**INSTRUCTIONS TO FOLLOW:** Below is a set of entries. Print the line that contains "October 2013" and every later line word for word, through the final one.
[[ INPUT RECORDS, beginning ]]
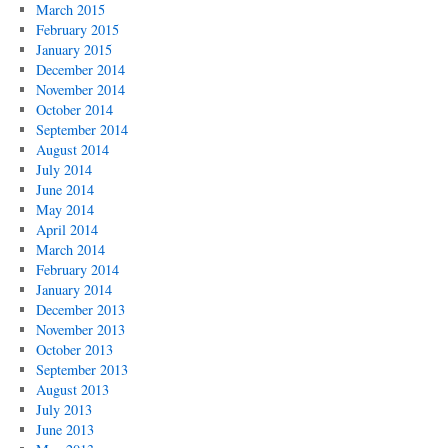
March 2015
February 2015
January 2015
December 2014
November 2014
October 2014
September 2014
August 2014
July 2014
June 2014
May 2014
April 2014
March 2014
February 2014
January 2014
December 2013
November 2013
October 2013
September 2013
August 2013
July 2013
June 2013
[[ INPUT RECORDS, end ]]
**RESULT FOR THIS EXERCISE:**
October 2013
September 2013
August 2013
July 2013
June 2013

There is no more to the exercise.